▶ [WHAT IS BEING ASKED]: Write out each line of the entries below that holds the word "thread".

▶ [SOURCE MATERIAL]:
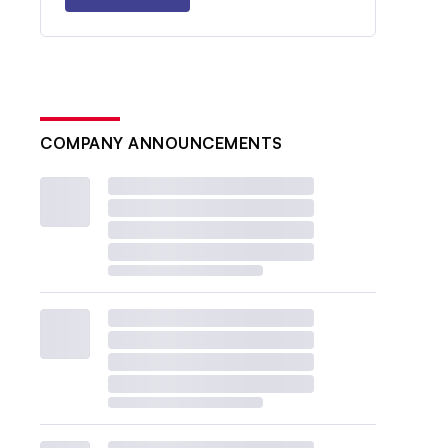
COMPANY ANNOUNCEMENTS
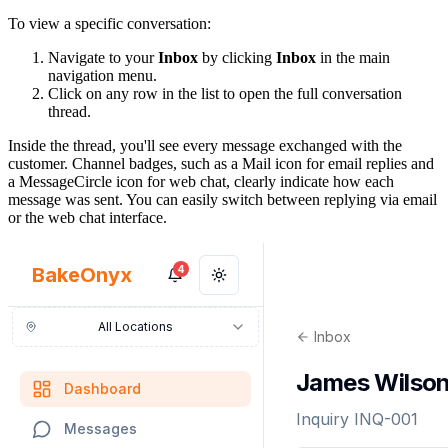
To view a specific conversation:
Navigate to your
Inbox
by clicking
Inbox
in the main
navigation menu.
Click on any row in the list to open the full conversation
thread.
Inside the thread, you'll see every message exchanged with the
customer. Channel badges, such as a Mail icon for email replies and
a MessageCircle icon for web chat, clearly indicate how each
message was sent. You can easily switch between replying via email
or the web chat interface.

▶ [RESPONSE]:
thread.
Inside the thread, you'll see every message exchanged with the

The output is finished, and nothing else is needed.